▶ [Problem details] Copy out every line of the records in which "yang" can be found.

[Saved data entries]
=== Begin Enclosure ===
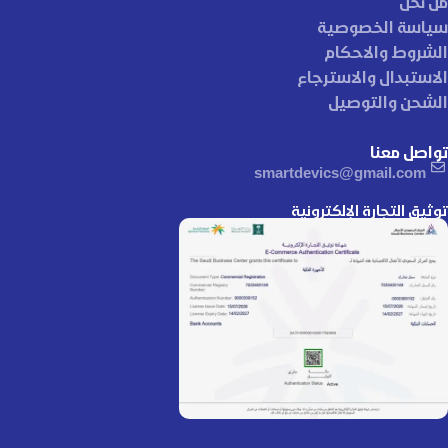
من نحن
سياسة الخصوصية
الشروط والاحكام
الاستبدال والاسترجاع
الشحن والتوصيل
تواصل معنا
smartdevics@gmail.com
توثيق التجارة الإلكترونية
=== End Enclosure ===
=== Begin Enclosure ===
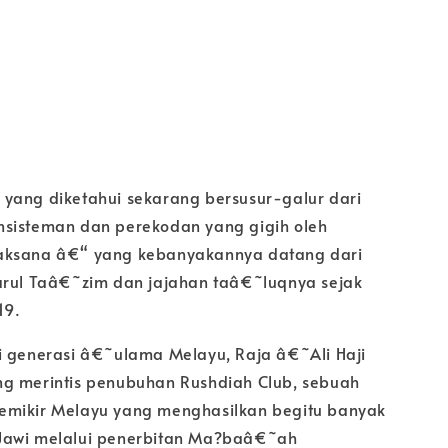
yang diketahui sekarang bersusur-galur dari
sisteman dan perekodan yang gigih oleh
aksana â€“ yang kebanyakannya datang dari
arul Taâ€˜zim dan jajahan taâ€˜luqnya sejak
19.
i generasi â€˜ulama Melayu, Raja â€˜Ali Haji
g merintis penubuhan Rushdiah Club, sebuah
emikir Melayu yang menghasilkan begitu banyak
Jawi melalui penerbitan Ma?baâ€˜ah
=== End Enclosure ===
=== Begin Enclosure ===
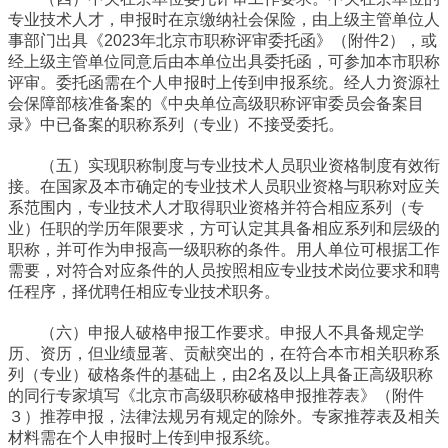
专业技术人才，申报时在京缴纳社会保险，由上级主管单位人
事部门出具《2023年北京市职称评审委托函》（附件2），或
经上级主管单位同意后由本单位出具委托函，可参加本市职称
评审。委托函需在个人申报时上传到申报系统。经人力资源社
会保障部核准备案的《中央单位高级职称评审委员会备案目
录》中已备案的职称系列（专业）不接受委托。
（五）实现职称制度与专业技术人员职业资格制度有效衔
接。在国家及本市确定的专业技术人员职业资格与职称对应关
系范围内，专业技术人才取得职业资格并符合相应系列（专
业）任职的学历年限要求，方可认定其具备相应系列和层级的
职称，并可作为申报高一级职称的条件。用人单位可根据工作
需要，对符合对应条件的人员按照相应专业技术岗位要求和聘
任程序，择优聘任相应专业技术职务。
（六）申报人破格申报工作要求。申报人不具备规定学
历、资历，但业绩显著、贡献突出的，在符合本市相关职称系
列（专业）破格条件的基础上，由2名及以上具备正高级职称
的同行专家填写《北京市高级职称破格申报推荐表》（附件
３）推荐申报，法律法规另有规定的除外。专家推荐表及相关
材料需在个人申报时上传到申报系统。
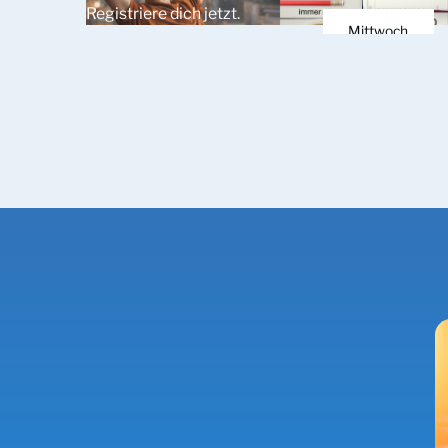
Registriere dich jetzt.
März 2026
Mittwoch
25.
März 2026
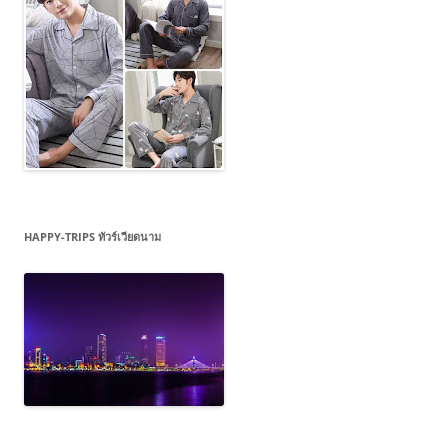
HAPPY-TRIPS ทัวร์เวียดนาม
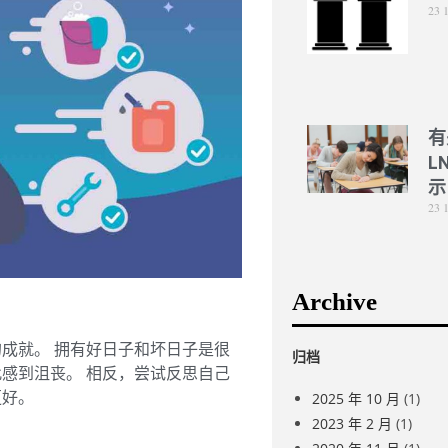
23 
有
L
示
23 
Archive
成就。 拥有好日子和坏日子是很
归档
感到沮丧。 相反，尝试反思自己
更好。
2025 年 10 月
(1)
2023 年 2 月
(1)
=== End Enclosure ===
▶ [Solution]
yang diketahui sekarang bersusur-galur dari
sisteman dan perekodan yang gigih oleh
aksana â€“ yang kebanyakannya datang dari
emikir Melayu yang menghasilkan begitu banyak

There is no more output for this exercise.